*What you need to do*. Transcribe the entries that follow, every word as written, and drop the pictures.

*Records provided*.
Segment Open

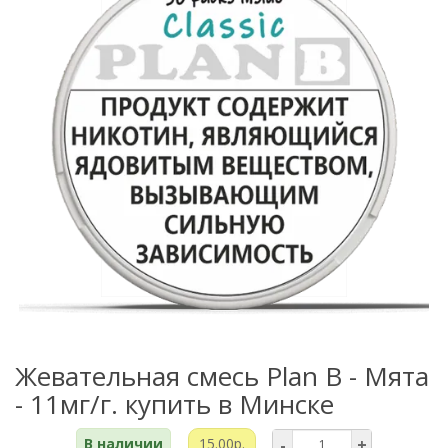
Жевательная смесь Plan B - Мята
- 11мг/г. купить в Минске
В наличии
15.00р.
-
+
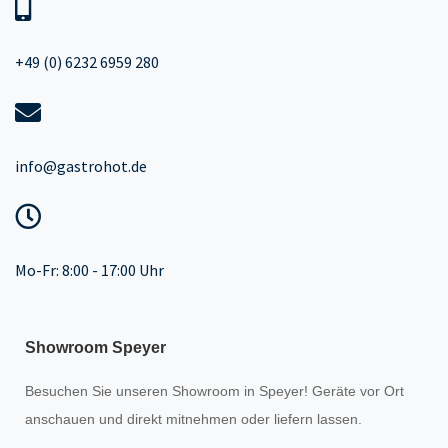
+49 (0) 6232 6959 280
info@gastrohot.de
Mo-Fr: 8:00 - 17:00 Uhr
Showroom Speyer
Besuchen Sie unseren
Showroom
in Speyer! Geräte vor Ort
anschauen und direkt mitnehmen oder liefern lassen.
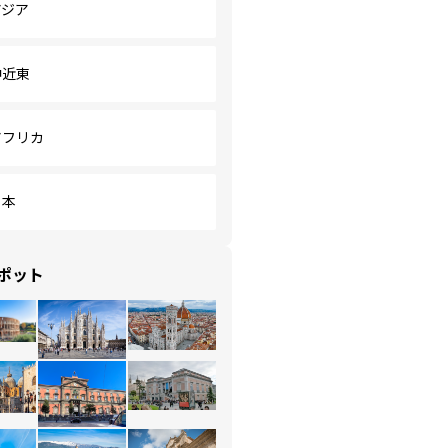
アジア
中近東
アフリカ
日本
ポット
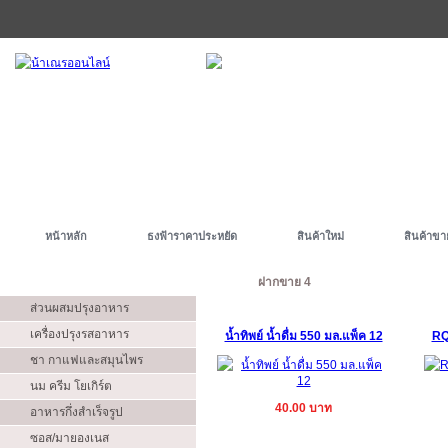
หน้าหลัก
ธงฟ้าราคาประหยัด
สินค้าใหม่
สินค้าขา
ประเภท
ฝากขาย 4
ส่วนผสมปรุงอาหาร
เครื่องปรุงรสอาหาร
น้ำทิพย์ น้ำดื่ม 550 มล.แพ็ค 12
RQ 
ชา กาแฟและสมุนไพร
นม ครีม โยเกิร์ต
40.00 บาท
อาหารกึ่งสำเร็จรูป
ซอส/มายองเนส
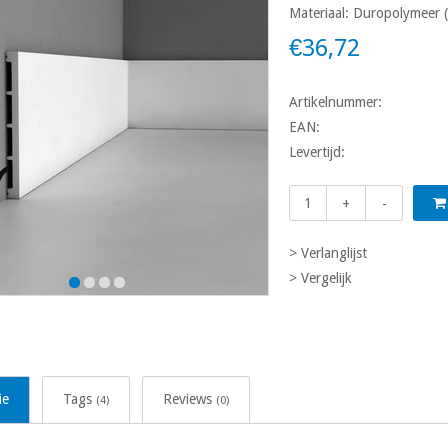
Materiaal: Duropolymeer (
€36,72
Artikelnummer:
EAN:
Levertijd:
+
-
> Verlanglijst
> Vergelijk
ie
Tags
Reviews
(4)
(0)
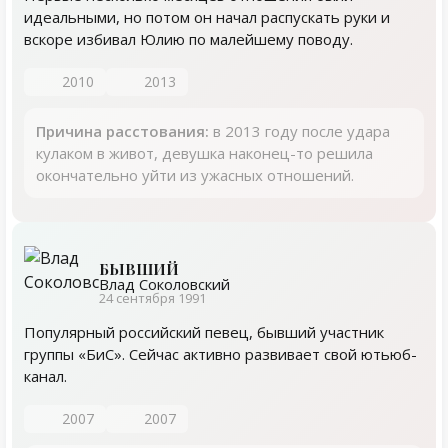
идеальными, но потом он начал распускать руки и
вскоре избивал Юлию по малейшему поводу.
2010
2013
Причина расстования:
в 2013 году после удара
кулаком в живот, девушка наконец-то решила
окончательно уйти из ужасных отношений.
БЫВШИЙ
Влад Соколовский
24 сентября 1991
Популярный российский певец, бывший участник
группы «БиС». Сейчас активно развивает свой ютьюб-
канал.
2007
2007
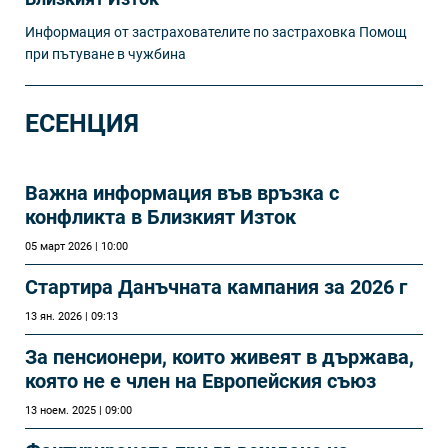
Информация от застрахователите по застраховка Помощ
при пътуване в чужбина
ЕСЕНЦИЯ
Важна информация във връзка с
конфликта в Близкият Изток
05 март 2026 | 10:00
Стартира Данъчната кампания за 2026 г
13 ян. 2026 | 09:13
За пенсионери, които живеят в държава,
която не е член на Европейския съюз
13 ноем. 2025 | 09:00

Segment Closed

*Solution for this problem*.
Жевательная смесь Plan B - Мята
- 11мг/г. купить в Минске
В наличии
15.00р.
-
+
+49 (0) 6232 6959 280
info@gastrohot.de
Mo-Fr: 8:00 - 17:00 Uhr
Showroom Speyer
Besuchen Sie unseren
Showroom
in Speyer! Geräte vor Ort
anschauen und direkt mitnehmen oder liefern lassen.
アジア
中近東
アフリカ
日本
ポット
หน้าหลัก
ธงฟ้าราคาประหยัด
สินค้าใหม่
สินค้าขา
ประเภท
ฝากขาย 4
ส่วนผสมปรุงอาหาร
เครื่องปรุงรสอาหาร
น้ำทิพย์ น้ำดื่ม 550 มล.แพ็ค 12
RQ 
ชา กาแฟและสมุนไพร
นม ครีม โยเกิร์ต
40.00 บาท
อาหารกึ่งสำเร็จรูป
ซอส/มายองเนส
Materiaal: Duropolymeer (
€36,72
Artikelnummer:
EAN:
Levertijd:
+
-
> Verlanglijst
> Vergelijk
ie
Tags
Reviews
(4)
(0)
идеальными, но потом он начал распускать руки и
вскоре избивал Юлию по малейшему поводу.
2010
2013
Причина расстования:
в 2013 году после удара
кулаком в живот, девушка наконец-то решила
окончательно уйти из ужасных отношений.
БЫВШИЙ
Влад Соколовский
24 сентября 1991
Популярный российский певец, бывший участник
группы «БиС». Сейчас активно развивает свой ютьюб-
канал.
2007
2007
Информация от застрахователите по застраховка Помощ
при пътуване в чужбина
ЕСЕНЦИЯ
Важна информация във връзка с
конфликта в Близкият Изток
05 март 2026 | 10:00
Стартира Данъчната кампания за 2026 г
13 ян. 2026 | 09:13
За пенсионери, които живеят в държава,
която не е член на Европейския съюз
13 ноем. 2025 | 09:00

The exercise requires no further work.